En cuanto a Marc, no presentaba ninguno de los signos exteriores que permitían identificar a los invertidos de aquellos tiempos. En cualquier caso, nunca pensé en ello.
Le amaba, eso es todo. [...] Digamos que, también en ese caso, tomé una famosa "lección de vida": la del amor no correspondido, la de los celos contenidos por orgullo, hasta que un día explotan con tal fuerza que, mortificada, nunca más en la vida he dejado ver a nadie su menor manifestación. Nunca. [...] Pasó un siglo, quiero decir quince años tal vez, con la guerra que cuenta doble... No volví a ver a Marc. Rodó mucho, en particular un buen filme, Entrée des artistes . Pero salió por completo de mi mente.
Una mañana recibo una llamada de Pierre Braunberger, el productor más popular del cine francés, porque tiene el genio para detectar a los nuevos talentos; Jean Renoir rodó muy pronto para él Une partie de campagne . Braunberger, como decía, quiere saber si yo aceptaría escribir una adaptación y el diálogo de Julietta , la novela de Louise de Vilmorin. Tengo mucho trabajo en L´Express , y poco tiempo. Le contesto: -Depende del realizador. ¿Quién será?
-Marc Allégret. Atraviesa un mal momento... Es mi más viejo amigo y quiero ayudarle. Julietta es un buen tema para él...

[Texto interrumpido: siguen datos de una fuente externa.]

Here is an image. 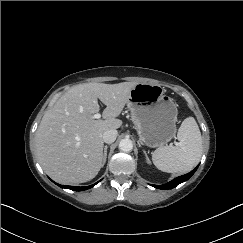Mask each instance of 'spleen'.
Masks as SVG:
<instances>
[{"label":"spleen","instance_id":"obj_1","mask_svg":"<svg viewBox=\"0 0 243 243\" xmlns=\"http://www.w3.org/2000/svg\"><path fill=\"white\" fill-rule=\"evenodd\" d=\"M177 146H162L152 154L154 165L163 172L186 173L198 164L202 155V138L193 117L183 120L178 133Z\"/></svg>","mask_w":243,"mask_h":243}]
</instances>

¿Y yo, quiero ayudarle? Sí, por supuesto. Pero es necesario que hablemos un poco de lo que quiere hacer.
Nos citamos para cenar en el restaurante "La Méditerranée", en la plaza del Odeón. El patrón me conoce bien y al sentarme le pido que me guarde la cuenta.
Llega Marc, guapo como siempre... Pero estoy desensibilizada. Intercambiamos algunas trivialidades, luego pongo a Julietta sobre la mesa y mantenemos una buena conversación constructiva.

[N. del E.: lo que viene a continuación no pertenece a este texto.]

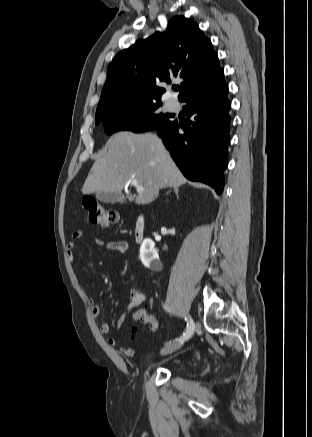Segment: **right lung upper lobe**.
I'll return each instance as SVG.
<instances>
[{"instance_id": "1", "label": "right lung upper lobe", "mask_w": 312, "mask_h": 437, "mask_svg": "<svg viewBox=\"0 0 312 437\" xmlns=\"http://www.w3.org/2000/svg\"><path fill=\"white\" fill-rule=\"evenodd\" d=\"M223 70L210 40L184 16L169 21L164 33L119 52L107 68L96 119L129 105L160 101L156 83L182 78L179 100L214 81Z\"/></svg>"}]
</instances>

El tiempo pasa. Propongo que nos vayamos. Pide la cuenta.
-No hay cuenta, señor -dice el maître d´hôtel .
-¿Cómo? ¿Y quién ha pagado?
Marc me mira furioso, y palidece: -¿Has sido tú? ¿Crees que he llegado a tal extremo?
Está claro que he herido a este protestante hiperfrágil. ¿Cómo reparar el daño?
Me salva el patrón del restaurante. Nos ha observado y se acerca: -La casa invita, señor Allégret. Esperando volver a verle.
¡Este sí que sabe su oficio!
Julietta se rodó, con Jean Marais. Fue un bello filme.